- Carmien Natural Rooibos tea bags
- 17 fl oz Boiling water
- 8,4 fl oz Cake flour
- 8,4 fl oz Coconut flour
- 5,4 fl oz Cacao
- 0,3 fl oz Bicarbonate of Soda
- 2/3 cup Oil
- 2 tbsp Apple vinegar
- 2 tsp Vanilla Essence
- 1 Slab 70% dark chocolate with mint crunch
- 1/2 cup Brown sugar
- 14.1 Ounces Pureed apples
- Preheat the oven to 392˚F. Spray a oven pan, 12.5 x 10.2 inches, with spray ‘n cook.
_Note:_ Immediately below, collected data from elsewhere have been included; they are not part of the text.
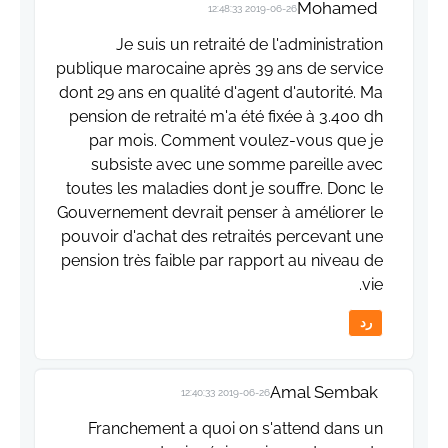
Mohamed
2019-06-26 12:48:33
Je suis un retraité de l'administration
publique marocaine après 39 ans de service
dont 29 ans en qualité d'agent d'autorité. Ma
pension de retraité m'a été fixée à 3.400 dh
par mois. Comment voulez-vous que je
subsiste avec une somme pareille avec
toutes les maladies dont je souffre. Donc le
Gouvernement devrait penser à améliorer le
pouvoir d'achat des retraités percevant une
pension très faible par rapport au niveau de
vie.
رد
Amal Sembak
2019-06-26 12:40:33
Franchement a quoi on s'attend dans un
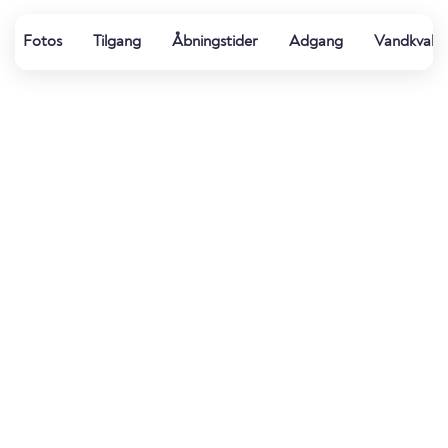
Fotos
Tilgang
Åbningstider
Adgang
Vandkvalit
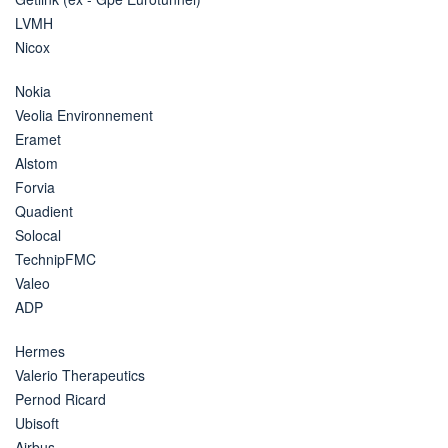
LVMH
Nicox
Nokia
Veolia Environnement
Eramet
Alstom
Forvia
Quadient
Solocal
TechnipFMC
Valeo
ADP
Hermes
Valerio Therapeutics
Pernod Ricard
Ubisoft
Airbus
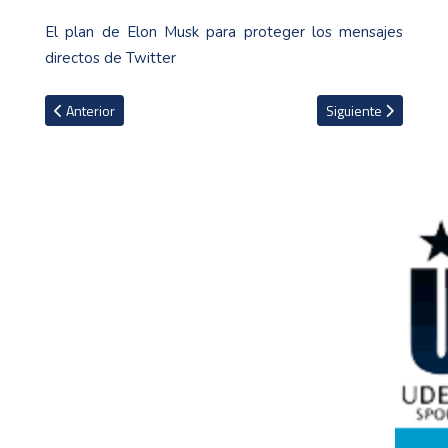
El plan de Elon Musk para proteger los mensajes
directos de Twitter
Artículo anterior: La jornada 18 dejó cinco jugadores, dos gerent
Artículo siguiente: 
Anterior
Siguiente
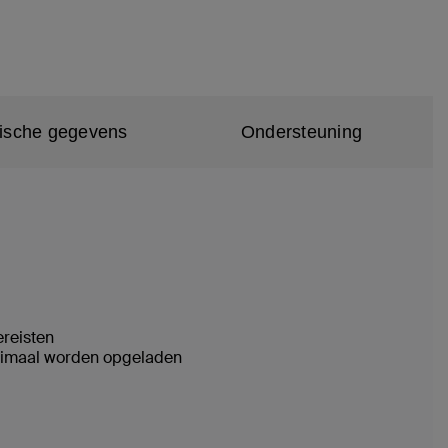
ische gegevens
Ondersteuning
ereisten
optimaal worden opgeladen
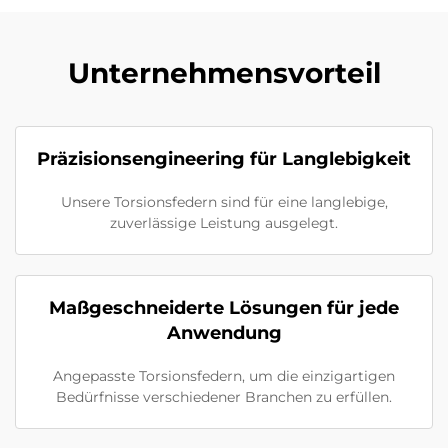
Unternehmensvorteil
Präzisionsengineering für Langlebigkeit
Unsere Torsionsfedern sind für eine langlebige,
zuverlässige Leistung ausgelegt.
Maßgeschneiderte Lösungen für jede
Anwendung
Angepasste Torsionsfedern, um die einzigartigen
Bedürfnisse verschiedener Branchen zu erfüllen.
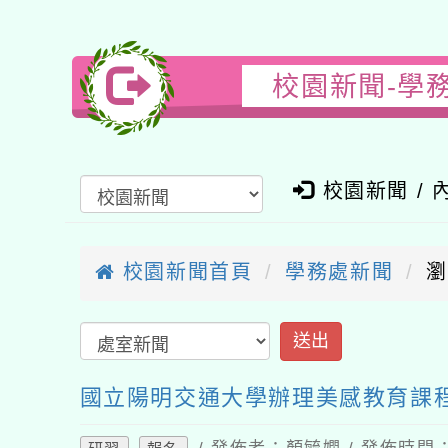
校園新聞-學
校園新聞 / 
校園新聞首頁
學務處新聞
瀏
國立陽明交通大學辦理美感教育課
- Place the tea bags in a jug and add the boiling water. Infuse while mixing the rest of the ingredients
- Sift together the cake flour, coconut flour, cacao and bicarbonate of soda in a large bowl.
- Mix the oil vinegar, vanilla essence, chocolate and sugar in a large bowl.
- Add the tea and mix well until the chocolate and sugar are melted.
- Mix in the apple puree.
- Add the liquid mixture to the flour mixture and mix well.
- Pour into the prepared pan. (The mixture is runny).
- Let stand for about 5 minutes to set a bit, then place in the oven.
- Bake for 30—35 minutes or until the crust is slightly cracked and the cake is done, but still moist.
- Let cool in the pan, then cut into squares.